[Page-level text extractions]
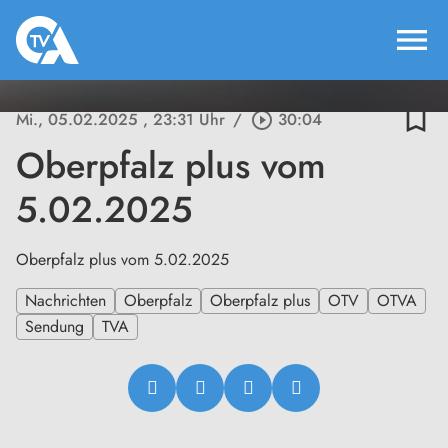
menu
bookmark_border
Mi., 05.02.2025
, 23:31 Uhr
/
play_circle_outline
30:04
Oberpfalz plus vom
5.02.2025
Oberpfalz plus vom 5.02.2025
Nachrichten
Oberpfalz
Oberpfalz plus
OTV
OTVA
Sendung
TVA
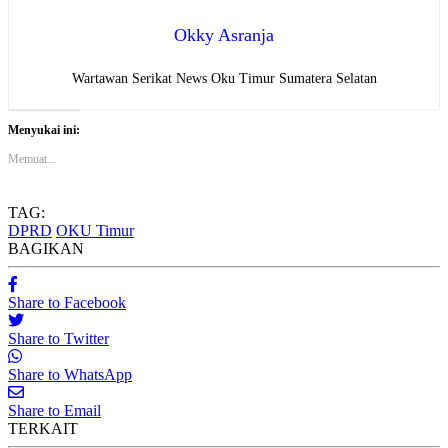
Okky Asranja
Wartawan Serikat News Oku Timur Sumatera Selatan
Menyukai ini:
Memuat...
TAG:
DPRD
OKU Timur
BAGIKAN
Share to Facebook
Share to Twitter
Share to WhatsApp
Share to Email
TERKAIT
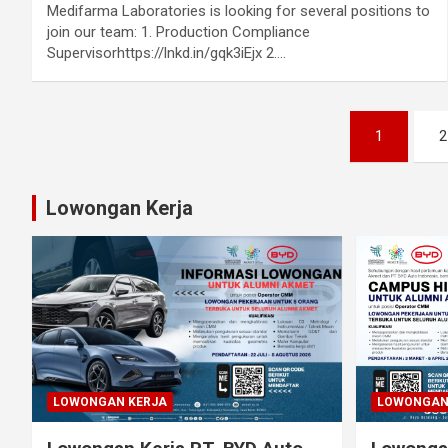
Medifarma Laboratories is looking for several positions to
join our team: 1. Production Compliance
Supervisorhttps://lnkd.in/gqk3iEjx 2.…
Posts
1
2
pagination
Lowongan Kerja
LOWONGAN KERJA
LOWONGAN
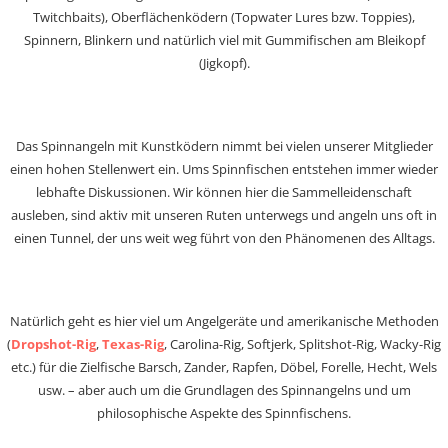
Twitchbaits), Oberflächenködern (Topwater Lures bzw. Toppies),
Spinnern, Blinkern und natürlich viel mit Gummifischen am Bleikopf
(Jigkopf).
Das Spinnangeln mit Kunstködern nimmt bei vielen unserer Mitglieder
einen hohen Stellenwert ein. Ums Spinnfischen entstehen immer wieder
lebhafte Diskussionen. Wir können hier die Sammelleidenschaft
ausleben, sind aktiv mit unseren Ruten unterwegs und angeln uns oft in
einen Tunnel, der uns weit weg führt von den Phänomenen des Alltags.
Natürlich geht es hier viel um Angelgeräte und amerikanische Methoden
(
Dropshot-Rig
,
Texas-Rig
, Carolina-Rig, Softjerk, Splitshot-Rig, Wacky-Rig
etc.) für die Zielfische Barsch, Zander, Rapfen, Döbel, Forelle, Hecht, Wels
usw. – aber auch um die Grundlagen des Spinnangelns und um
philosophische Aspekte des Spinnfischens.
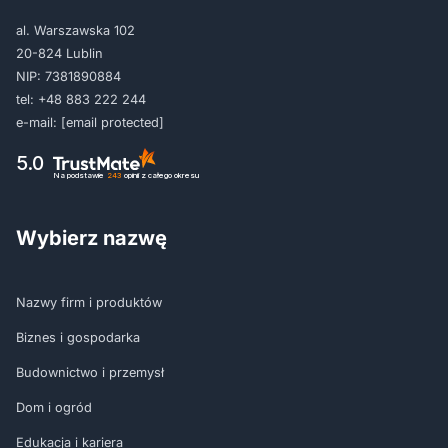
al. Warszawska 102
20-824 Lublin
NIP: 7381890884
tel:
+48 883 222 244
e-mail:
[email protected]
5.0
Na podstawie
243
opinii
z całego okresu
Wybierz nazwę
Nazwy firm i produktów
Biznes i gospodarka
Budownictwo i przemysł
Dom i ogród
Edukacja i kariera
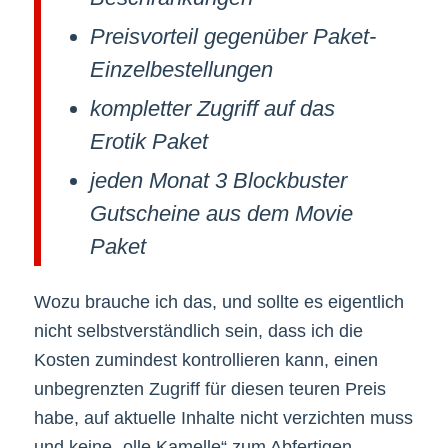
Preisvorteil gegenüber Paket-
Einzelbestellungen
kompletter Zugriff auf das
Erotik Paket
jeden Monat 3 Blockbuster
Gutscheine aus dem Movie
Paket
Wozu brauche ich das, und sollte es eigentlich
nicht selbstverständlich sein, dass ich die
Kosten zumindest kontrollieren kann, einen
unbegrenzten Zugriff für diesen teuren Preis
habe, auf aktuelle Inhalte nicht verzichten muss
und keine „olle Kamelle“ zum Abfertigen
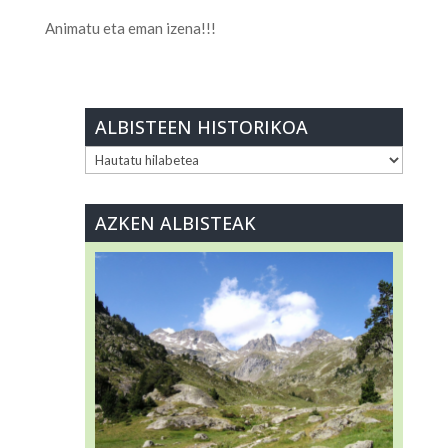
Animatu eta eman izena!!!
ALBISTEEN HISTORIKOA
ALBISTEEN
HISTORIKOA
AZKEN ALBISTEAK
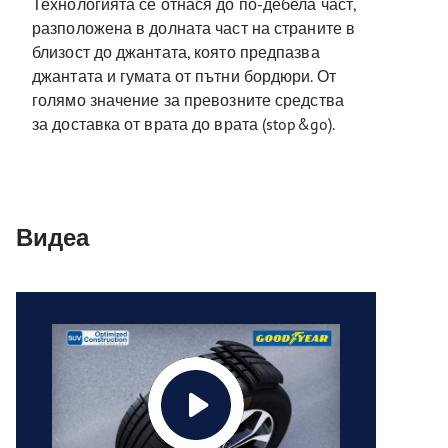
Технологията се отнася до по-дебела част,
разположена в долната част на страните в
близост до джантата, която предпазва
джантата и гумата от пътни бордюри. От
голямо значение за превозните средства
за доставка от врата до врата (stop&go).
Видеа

TASK DESCRIPTION | Return exactly the stretch above whose first line contains "Share to Email" and whose last line contains "NIP: 7381890884", and nothing outside it. The pictures should not appear.

SOLVED PROBLEM |
Share to Email
TERKAIT
Medifarma Laboratories is looking for several positions to
join our team: 1. Production Compliance
Supervisorhttps://lnkd.in/gqk3iEjx 2.…
Posts
1
2
pagination
Lowongan Kerja
LOWONGAN KERJA
LOWONGAN
Twitchbaits), Oberflächenködern (Topwater Lures bzw. Toppies),
Spinnern, Blinkern und natürlich viel mit Gummifischen am Bleikopf
(Jigkopf).
Das Spinnangeln mit Kunstködern nimmt bei vielen unserer Mitglieder
einen hohen Stellenwert ein. Ums Spinnfischen entstehen immer wieder
lebhafte Diskussionen. Wir können hier die Sammelleidenschaft
ausleben, sind aktiv mit unseren Ruten unterwegs und angeln uns oft in
einen Tunnel, der uns weit weg führt von den Phänomenen des Alltags.
Natürlich geht es hier viel um Angelgeräte und amerikanische Methoden
(
Dropshot-Rig
,
Texas-Rig
, Carolina-Rig, Softjerk, Splitshot-Rig, Wacky-Rig
etc.) für die Zielfische Barsch, Zander, Rapfen, Döbel, Forelle, Hecht, Wels
usw. – aber auch um die Grundlagen des Spinnangelns und um
philosophische Aspekte des Spinnfischens.
al. Warszawska 102
20-824 Lublin
NIP: 7381890884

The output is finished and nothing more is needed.